While we do see some carriers starting to use big data, as an industry we have just started down the path of using this data.
At the Leavitt Group, we have always consolidated data as an organization. Now we are starting to use better tools to analyze the data and determining what other information we may have that can be useful to our overall goal of finding additional opportunities to assist our customers and finding markets that work for us. Just like many others, in our industry we see the importance of using Big Data not only as a sales tool, but also as a service tool to our customers.
One of the things I see that could help the insurance industry as a whole, is the sharing of data and finding an efficient way to accomplish that. One of the biggest hurdles we face in doing that is connectivity from carriers to brokers. Once we can overcome that hurdle, the sharing of data can evolve to the next step.

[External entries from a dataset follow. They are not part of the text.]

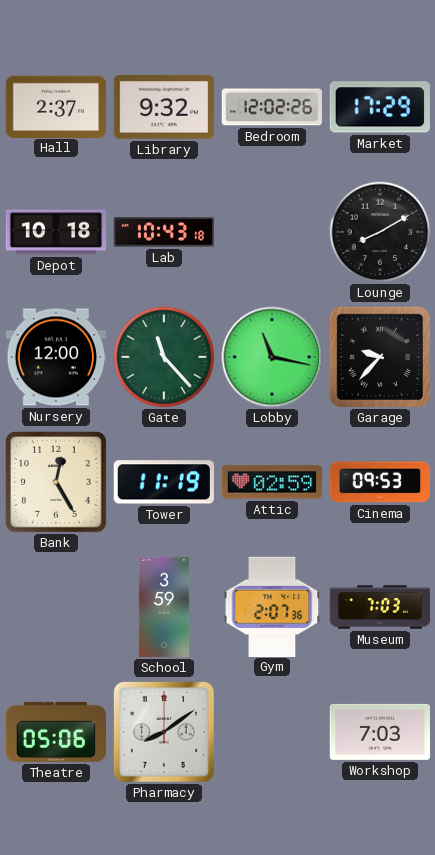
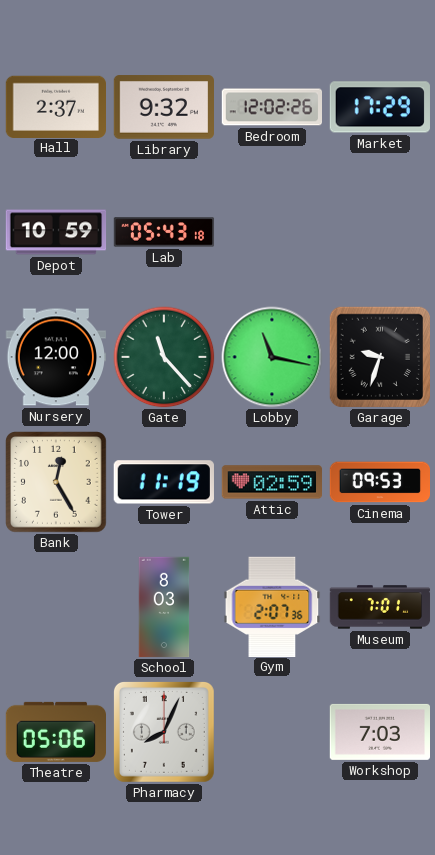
Depot: 10:18 -> 10:59
Lab: 10:43 -> 05:43
Lounge: 8:10 -> none
Garage: 9:37 -> 9:33
School: 3:59 -> 8:03
Museum: 7:03 -> 7:01
Pharmacy: 8:09 -> 8:04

We also are starting to see the insurance market evolve. Consumers are looking for different ways to understand and purchase insurance in a convenient way. One of the innovations that we are not yet utilizing to the full extent is mobile and wearable devices. I expect that one day we will see a service connected to an app that can mine the data that is selected by the consumer that can help cover risks that may arise. How would this work? Let’s say they book some type of travel, that service could be mining personal data (emails, social media, calendars, etc.) in real time and offer coverage for that trip. Or maybe they make a purchase, and again that real time data mining would be able to offer coverage to cover the risk right from app. From my perspective Big Data and data analytics will be driving our industry forward, the best way we can get there is by providing useful tools to the consumers which also provide information data points. Customers will not mind giving up data if we are transparent about what information we are asking for and what value they are getting back from it. The reality is big data is all around us, we just have to find ways to start using it.